Hyundai takes its first steps into the buzzy field of in-car telematics with Blue Link, which bows later this year in the 2012 Sonata sedan and the new 2012 Veloster sport coupe.
Blue Link uses the Web, human operators, and data hardware inside the car to fuse mapping and mobile services and enable them via voice commands. It's all controlled either by buttons on the rearview mirror, or by controls on the vehicle's steering wheel, or an LCD touchscreen for cars with navigation.
During last week's New York Auto Show, we went for a ride up the West Side Highway in a Sonata sedan equipped with a prototype Blue Link system, with a co-driving laptop on hand to show off the system's Web portal and its user-customizable features.

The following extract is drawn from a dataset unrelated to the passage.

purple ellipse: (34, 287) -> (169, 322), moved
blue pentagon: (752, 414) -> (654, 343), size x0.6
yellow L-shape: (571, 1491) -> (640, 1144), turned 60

In practice, the Hyundai system feels more like GM's OnStar service than it does the newest systems like Ford's popular SYNC or Toyota's upcoming Entouch, both of which interact with the driver's cell phone for data signals and services. With Blue Link, you'll want to connect your handset for audio streaming and phone calls--but it's not necessary to access some of the other services, like on-the-fly restaurant reservations or nearby weather reports.
In fact, Blue Link is more like a stepping stone into cloud-based information services, in that it uses people to substitute in when voice commands just aren't precise enough. For example, on the Sonata, an onboard hard drive stores maps for the navigation system when it's specified; Blue Link adds on the ability to search for destinations that have been added, updated, or newly identified by Microsoft's Bing search engine since the last car-based GPS update was performed.

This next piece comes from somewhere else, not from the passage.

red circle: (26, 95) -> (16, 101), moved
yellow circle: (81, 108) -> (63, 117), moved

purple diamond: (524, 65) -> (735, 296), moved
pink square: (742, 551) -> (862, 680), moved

Those new bits of information can be pulled down from the Web via voice and a rearview mirror-mounted button. Press the button, speak a natural command ("I'd like to go to Starbucks") and Blue Link translates it into a Web search. If the Bing-driven algorithm can't find a result, it's kicked over to a human concierge, in a call center in Dallas or in Boston; those operators find the correct result on the Web through a Blue Link management tool, and send it back to the car for translation into audible menus that prompt the driver to accept the information, or to hear another choice.
The system will allow drivers to cycle through five total choices, for everything from destinations to gas prices to restaurants recommended by the community of Bing users on the search engine's Web pages. However, the new selections are stored in the car--but they don't update the car's database.
Hyundai Blue Link
Like SYNC and Entouch, Blue Link offers some voice-to-text services, but Hyundai's chosen to limit the texting portions of Blue Link to outbound messages. It's all in the name of driver safety, they say--while the systems from Ford and Toyota allow users to hear text messages coming in through their phones and respond with one from a set of stock responses, Blue Link will only translate outbound voice memos to text and sends to the recipient via SMS. No two-way conversations are allowed, unless they're done by the virtual equivalent of voice-to-text-to-text-to-voice translation, i.e., a phone call.

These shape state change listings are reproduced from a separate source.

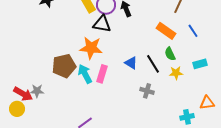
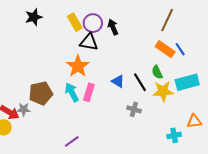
orange rectangle: (166, 31) -> (165, 49), moved
orange star: (91, 48) -> (78, 66), turned 30
cyan rectangle: (200, 64) -> (187, 82), size x1.6
brown pentagon: (64, 66) -> (41, 93), moved
yellow star: (176, 73) -> (163, 91), size x1.5

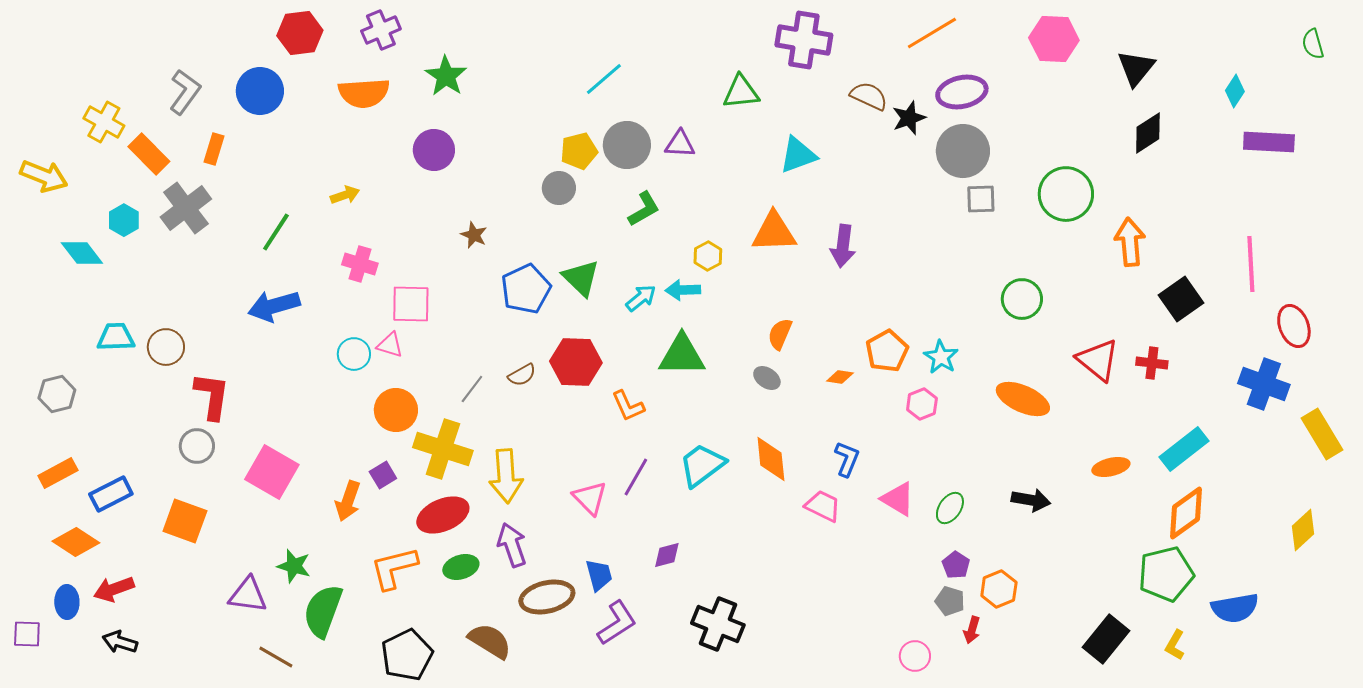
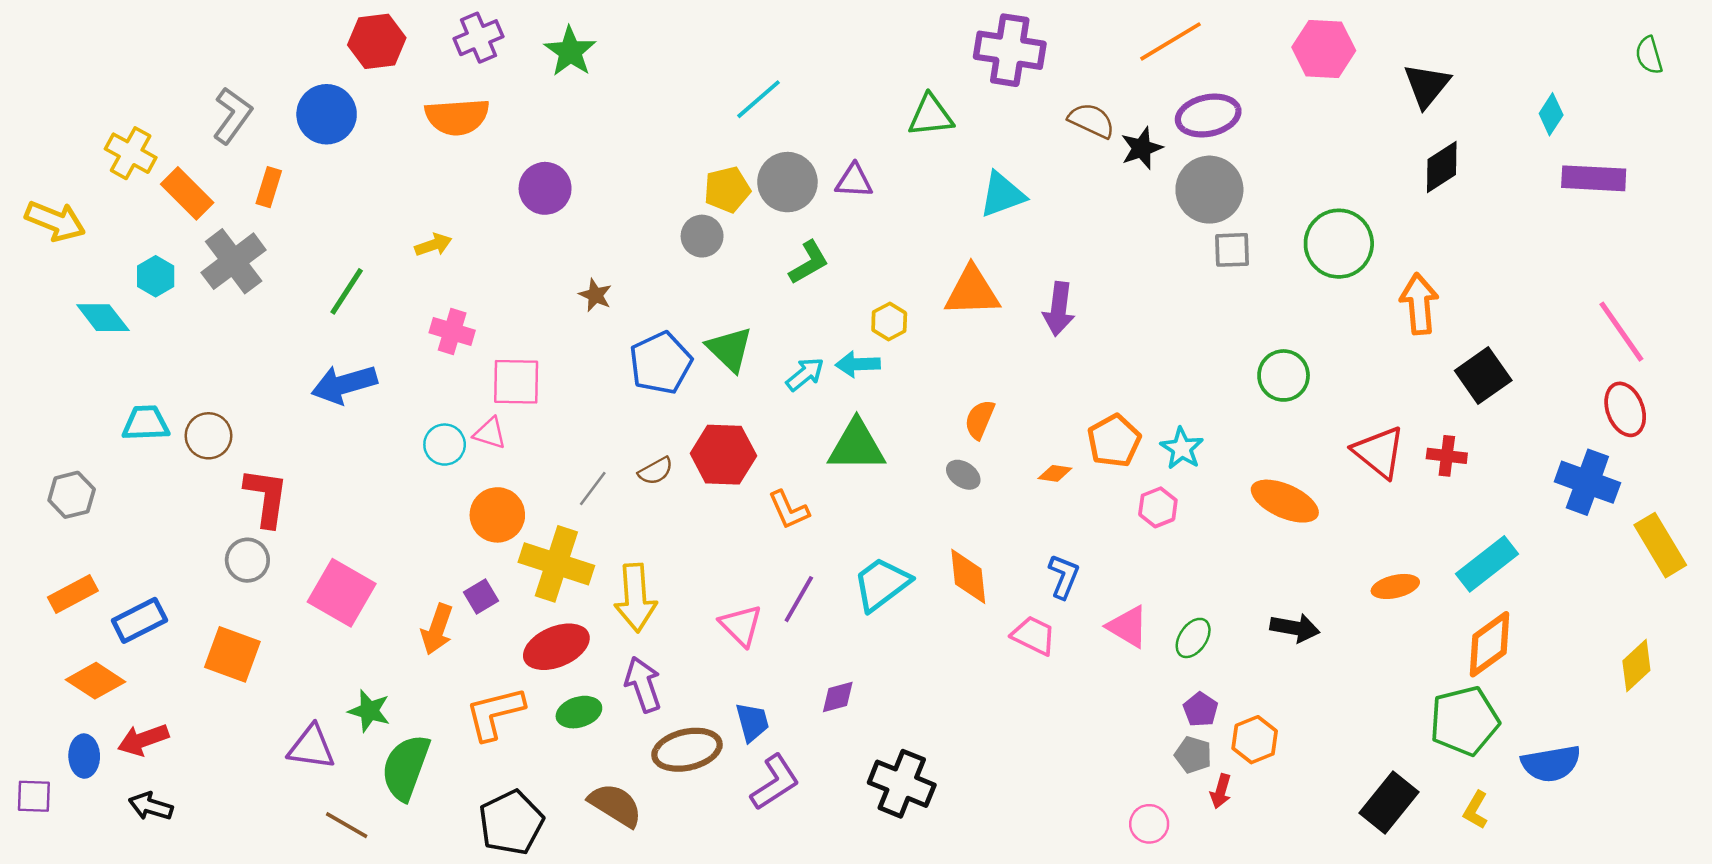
green star: (446, 76) -> (570, 51), moved
pink line: (1251, 264) -> (1621, 332), moved, turned -32

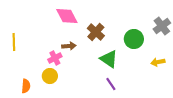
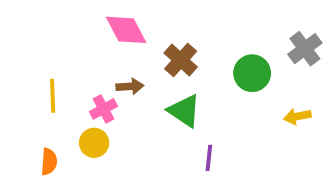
yellow line: (14, 42) -> (53, 96), moved
green triangle: (109, 59) -> (184, 111), moved
purple line: (111, 84) -> (209, 158), turned 40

Blue Link also offers emergency notification services in case an airbag deploys, and allows you to call from the car for roadside assistance, something you can do whether your phone has battery charge or not, Hyundai points out.
Blue Link will come in three flavors: Assurance, which includes the basic safety services; Essentials, which enables remote access to unlocking, horn, and start functions, as well as vehicle diagnostics and the text-messaging ability and user-programmable alerts for when the car goes outside a specified area, speed limit, or curfew time. It also allows you to share your location, which sounds vaguely disturbing until you realize it's limited to people you identify at the Blue Link web site -- whether they're family or colleagues, and not the entire Facebook world (unless you want that, too). All of those customizable features are accessible to owners via the Hyundai Blue Link Web pages.
The Guidance package layers on turn-by-turn navigation, POI searches, real-time traffic, real-time gas prices, and restaurant and weather information.
There's little doubt Hyundai sees the future of all these services moving from car-based solutions to phone-based services, delivered by 3G instead of GPS--but for now, Blue Link carves out a distinct piece of in-car real estate that competitors like the newly unshackled OnStar are eager to conquer for themselves.
The Blue Link platform will make its debut later this year in the 2012 Hyundai Sonata and 2012 Hyundai Veloster three-door, and the automaker says that it will be available on the majority of the lineup by the 2013 model year. Subscription fees haven't been announced, but it's expected to be offered free for three months to new Sonata and Veloster owners as it launches.